In state legislatures across the country, opponents of reproductive freedom continue to gain ground. In the past five years, state legislatures have passed over 280 laws restricting a woman’s right to safe, legal abortion. Many of these laws intervene in the physician-patient relationship, requiring a woman’s doctor to provide her with inaccurate medical information. Other laws add unnecessary red tape to physicians’ practices and create hurdles to providing women with health care. The effect has been to increase costs and close clinics. In parts of the United States, women are once again traveling hours to access health care.

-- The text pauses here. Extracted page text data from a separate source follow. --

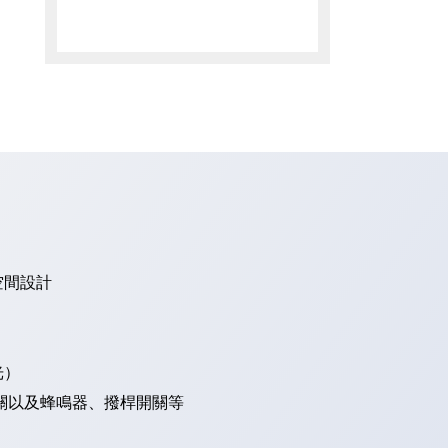
空間設計
光）
關以及蜂鳴器、撥桿開關等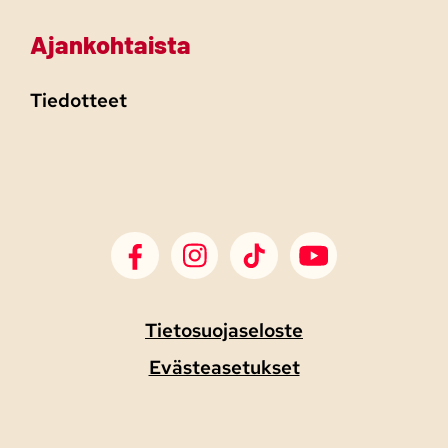
Ajankohtaista
Tiedotteet
SDP Facebook
SDP Instagram
SDP TikTok
SDP Youtube
Tietosuojaseloste
Evästeasetukset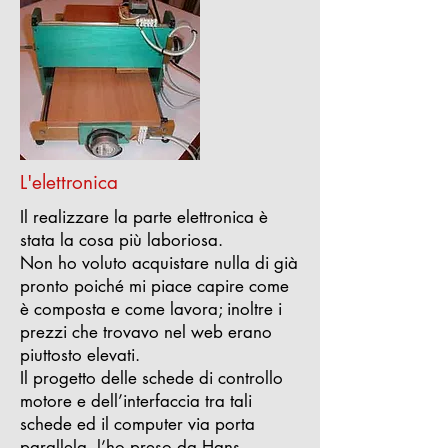
L'elettronica
Il realizzare la parte elettronica è
stata la cosa più laboriosa.
Non ho voluto acquistare nulla di già
pronto poiché mi piace capire come
è composta e come lavora; inoltre i
prezzi che trovavo nel web erano
piuttosto elevati.
Il progetto delle schede di controllo
motore e dell’interfaccia tra tali
schede ed il computer via porta
parallela, l’ho preso da Hans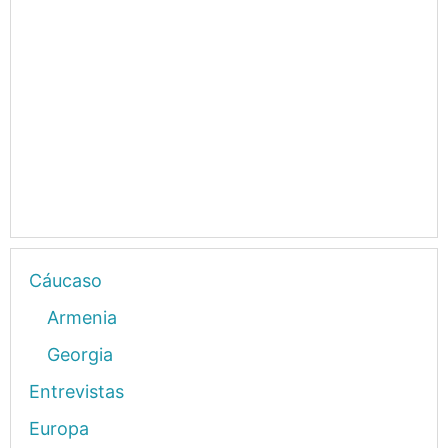
Cáucaso
Armenia
Georgia
Entrevistas
Europa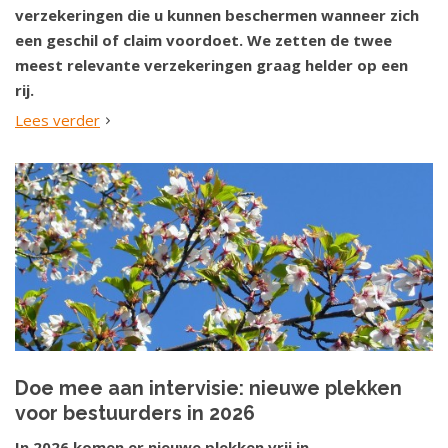
verzekeringen die u kunnen beschermen wanneer zich
een geschil of claim voordoet. We zetten de twee
meest relevante verzekeringen graag helder op een
rij.
Lees verder
Doe mee aan intervisie: nieuwe plekken
voor bestuurders in 2026
In 2026 komen er nieuwe plekken vrij in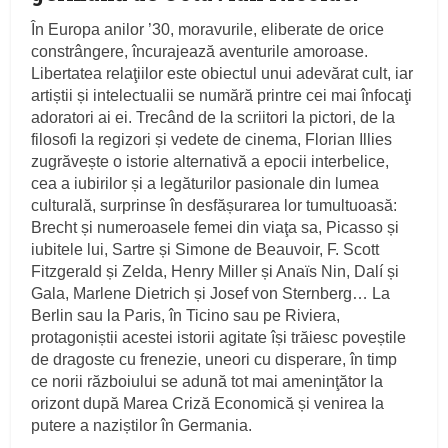
În Europa anilor ’30, moravurile, eliberate de orice
constrângere, încurajează aventurile amoroase.
Libertatea relaţiilor este obiectul unui adevărat cult, iar
artiștii și intelectualii se numără printre cei mai înfocaţi
adoratori ai ei. Trecând de la scriitori la pictori, de la
filosofi la regizori și vedete de cinema, Florian Illies
zugrăvește o istorie alternativă a epocii interbelice,
cea a iubirilor și a legăturilor pasionale din lumea
culturală, surprinse în desfășurarea lor tumultuoasă:
Brecht și numeroasele femei din viaţa sa, Picasso și
iubitele lui, Sartre și Simone de Beauvoir, F. Scott
Fitzgerald și Zelda, Henry Miller și Anaïs Nin, Dalí și
Gala, Marlene Dietrich și Josef von Sternberg… La
Berlin sau la Paris, în Ticino sau pe Riviera,
protagoniștii acestei istorii agitate își trăiesc poveștile
de dragoste cu frenezie, uneori cu disperare, în timp
ce norii războiului se adună tot mai ameninţător la
orizont după Marea Criză Economică și venirea la
putere a naziștilor în Germania.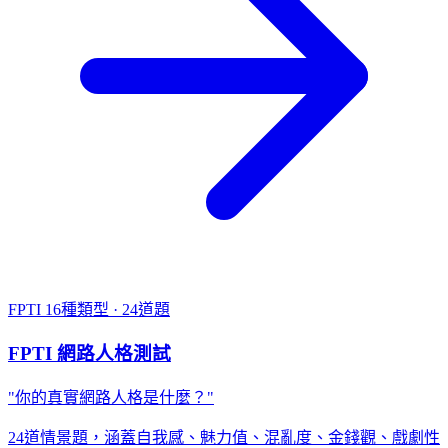
FPTI
16種類型 · 24道題
FPTI 網路人格測試
"你的真實網路人格是什麼？"
24道情景題，涵蓋自我感、魅力值、混亂度、金錢觀、戲劇性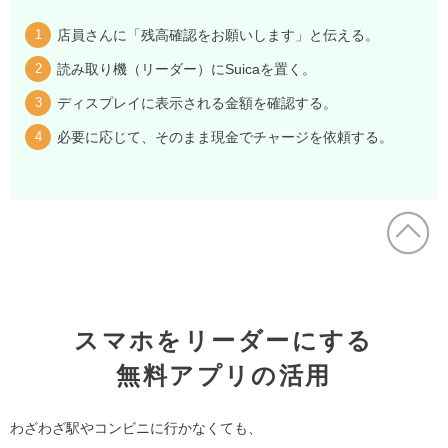
店員さんに「残高確認をお願いします」と伝える。
読み取り機（リーダー）にSuicaを置く。
ディスプレイに表示される金額を確認する。
必要に応じて、そのまま現金でチャージを依頼する。
スマホをリーダーにする
無料アプリの活用
わざわざ駅やコンビニに行かなくても、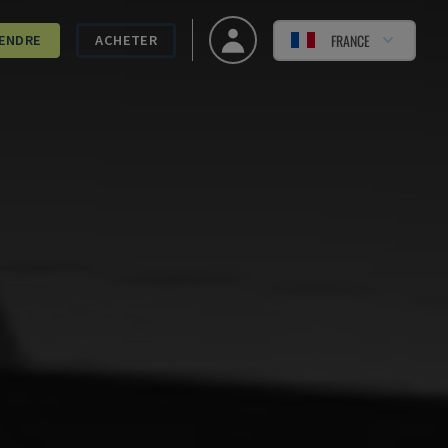
FRANCE
ENDRE
ACHETER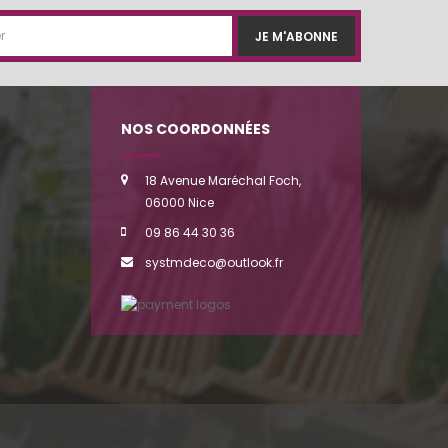
JE M'ABONNE
NOS COORDONNÉES
18 Avenue Maréchal Foch,
06000 Nice
09 86 44 30 36
systmdeco@outlook.fr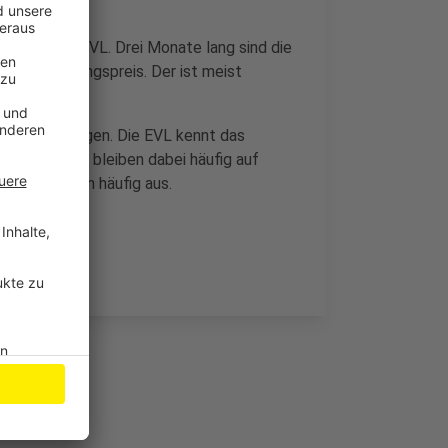
 Versorger EVL. Drei Monate lang sind die
undversorgungspreis. Der ist meist
äglich kündigen. Die EVL kennt das
. Die Kunden bleiben dabei häufig auf
ngen bleiben häufig aus.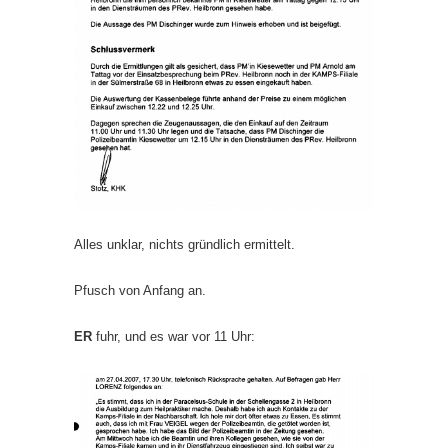
Alles unklar, nichts gründlich ermittelt.
Pfusch von Anfang an.
ER
fuhr, und es war vor 11 Uhr: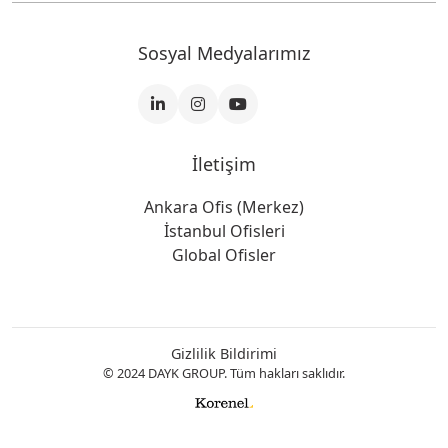
Sosyal Medyalarımız
İletişim
Ankara Ofis (Merkez)
İstanbul Ofisleri
Global Ofisler
Gizlilik Bildirimi
© 2024 DAYK GROUP. Tüm hakları saklıdır.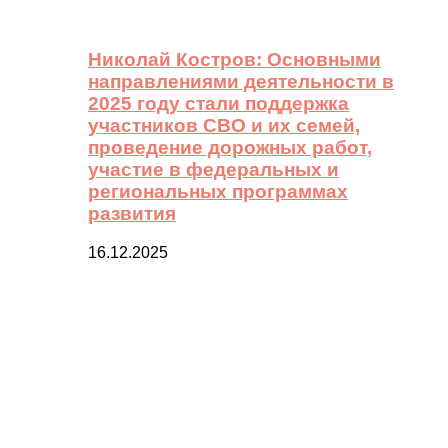
Николай Костров: Основными
направлениями деятельности в
2025 году стали поддержка
участников СВО и их семей,
проведение дорожных работ,
участие в федеральных и
региональных программах
развития
16.12.2025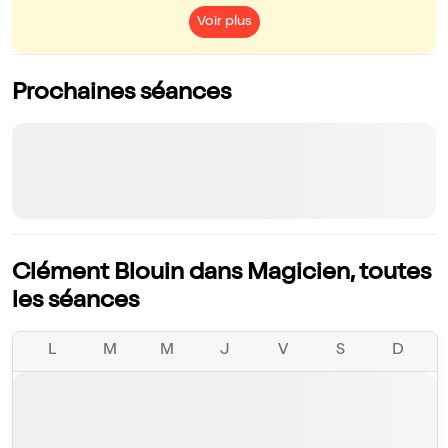
Voir plus
Prochaines séances
Clément Blouin dans Magicien, toutes
les séances
L
M
M
J
V
S
D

Some of the most egregious laws have been enacted in Texas. The U.S. Supreme Court is set to hear arguments in early March and this case is likely to be the most important decision about abortion rights since Roe itself. Attorneys General from twelve states, including our neighbors in Connecticut and Massachusetts, filed an amicus brief asking the Court to invalidate the Texas laws.

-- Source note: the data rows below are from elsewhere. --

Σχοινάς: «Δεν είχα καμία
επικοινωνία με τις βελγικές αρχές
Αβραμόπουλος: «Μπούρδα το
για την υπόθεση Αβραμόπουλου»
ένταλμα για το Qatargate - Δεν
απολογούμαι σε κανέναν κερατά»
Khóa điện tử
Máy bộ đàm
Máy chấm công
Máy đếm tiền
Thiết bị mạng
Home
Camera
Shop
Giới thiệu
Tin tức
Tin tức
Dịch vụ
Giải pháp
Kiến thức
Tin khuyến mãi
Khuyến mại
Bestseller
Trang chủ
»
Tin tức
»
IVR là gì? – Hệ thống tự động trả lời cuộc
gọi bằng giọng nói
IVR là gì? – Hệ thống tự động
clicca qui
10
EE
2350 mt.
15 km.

While we have not seen similar roll backs enacted in Rhode Island, women’s autonomy is still at risk. In 2013, the Rhode Island General Assembly attempted to create Choose Life license plates that would support “pregnancy crisis centers” and religious institutions that lobby against reproductive rights. The bill was vetoed by Governor Chafee. Just last week, a “fetal heartbeat” bill was introduced into the Rhode Island House that, if passed, could potentially criminalize abortion.
Even without new laws, however, the ones we currently have significantly curtail a woman’s right to make her own health care decisions. Women under 18 must receive parental consent to have an abortion. Though it’s been found to be unconstitutional, Rhode Island law still says a woman must tell her husband of plans for an abortion, even if doing so would put her life at risk. Thousands of Rhode Islanders do not have health insurance that covers abortion because state law prohibits health insurance plans available to state and municipal employees from covering it. Our state also prohibits Medicaid from covering abortions in most circumstances.
Rhode Island’s constitution provides equal protection under the laws, stating that “no otherwise qualified person shall, solely by reason of race, gender or handicap be subject to discrimination by the state, its agents or any person or entity doing business with the state.” There’s just one caveat: such protections do not apply to a woman’s access to abortion. In New England, Rhode Island sticks out like a sore thumb: our state receives a grade of D+ from NARAL Pro-Choice America, because our laws do not adequately protect reproductive freedom. By contrast, even conservative states like Alaska and West Virginia get Bs, because their constitutions provide stronger protections.
Just as they did 50 years ago, these current and proposed restrictions on reproductive rights disproportionately affect middle and low income Rhode Islanders. While some women can travel to neighboring states and privately pay for health care, many cannot. As we look back and see how far we’ve come on our march for reproductive freedom, let’s not forget that we still have far to go.